I'm familiar with using the Calculus of variations to find the condition for which first order variations of a functional wrt a function are zero:
We start with a functional $J[x]= \int_{t_f}^{t_i}L(x(t),\dot x(t),t)dt$, where $t_i, t_f$ are constants and $\dot x(t)= dx/dt$
If $J[f]$ is stationary at $f$, we add to $f$ another continuous function $\epsilon\eta(t)$ where $\eta(t)$ is arbitrary and $\epsilon$ is a positive number
For any small number $\epsilon$ close to 0, the first order variation of the functional is zero around $f$, giving the Euler-Lagrange equations as the necessary condition.
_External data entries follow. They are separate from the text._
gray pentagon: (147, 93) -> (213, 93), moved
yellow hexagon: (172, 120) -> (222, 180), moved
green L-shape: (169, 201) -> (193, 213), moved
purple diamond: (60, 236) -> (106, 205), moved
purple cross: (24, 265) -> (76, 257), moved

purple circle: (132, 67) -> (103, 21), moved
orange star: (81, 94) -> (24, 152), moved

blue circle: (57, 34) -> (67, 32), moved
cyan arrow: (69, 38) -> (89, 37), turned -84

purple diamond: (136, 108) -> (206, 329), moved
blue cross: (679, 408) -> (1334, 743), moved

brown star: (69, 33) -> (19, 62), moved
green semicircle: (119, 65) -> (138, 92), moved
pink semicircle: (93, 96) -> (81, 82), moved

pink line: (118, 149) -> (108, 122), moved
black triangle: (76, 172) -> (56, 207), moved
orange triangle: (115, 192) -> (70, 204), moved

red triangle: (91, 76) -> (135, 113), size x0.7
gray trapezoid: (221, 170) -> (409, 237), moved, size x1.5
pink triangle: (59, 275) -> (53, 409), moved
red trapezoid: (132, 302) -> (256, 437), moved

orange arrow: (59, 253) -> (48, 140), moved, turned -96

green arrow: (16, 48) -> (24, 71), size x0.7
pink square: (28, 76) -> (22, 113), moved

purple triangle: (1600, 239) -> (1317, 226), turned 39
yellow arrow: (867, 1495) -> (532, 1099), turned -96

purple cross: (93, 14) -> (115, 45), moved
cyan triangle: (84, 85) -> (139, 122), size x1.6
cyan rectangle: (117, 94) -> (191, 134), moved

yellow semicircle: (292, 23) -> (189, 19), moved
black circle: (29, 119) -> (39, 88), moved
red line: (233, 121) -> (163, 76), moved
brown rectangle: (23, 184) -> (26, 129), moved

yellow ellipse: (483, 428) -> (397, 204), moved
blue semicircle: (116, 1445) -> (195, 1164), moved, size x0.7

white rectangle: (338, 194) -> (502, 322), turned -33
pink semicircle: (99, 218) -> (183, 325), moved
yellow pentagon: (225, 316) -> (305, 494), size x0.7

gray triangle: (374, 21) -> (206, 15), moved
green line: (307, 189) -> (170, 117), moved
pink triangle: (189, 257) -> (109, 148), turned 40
If $\delta(t)$ is what physicists/engineers call the Dirac-Delta function, even though mathematicians wouldn't define it as a function:
Can the above procedure be applied to $\delta(t-t_0)$ variations of f at $t = t_0$ to again yield the Euler-Lagrange equations?
I've had a go by adding $\epsilon\delta(t-t_0)$ to $f$ as the variation, getting the differential of $L$ in terms of the usual partial derivatives and differentials of the independent variables. But the differential of $x$, for example, then becomes $dx = \epsilon\delta(t-t_o)$ which appears to be infinite for any $\epsilon$, making my expression for $dL$ nonsense.
Again, according to an answer given on PSE that motivated me to ask my question here, the change in $L$ to an $\epsilon\delta(t-t_0)$ variation in $\dot x$ is:
$$dL= {\partial L \over \partial \dot{x_1}} \delta \dot{x_1} = {\partial L \over \partial \dot{x_1}}\epsilon\delta(t-t_0)$$
Is this correct?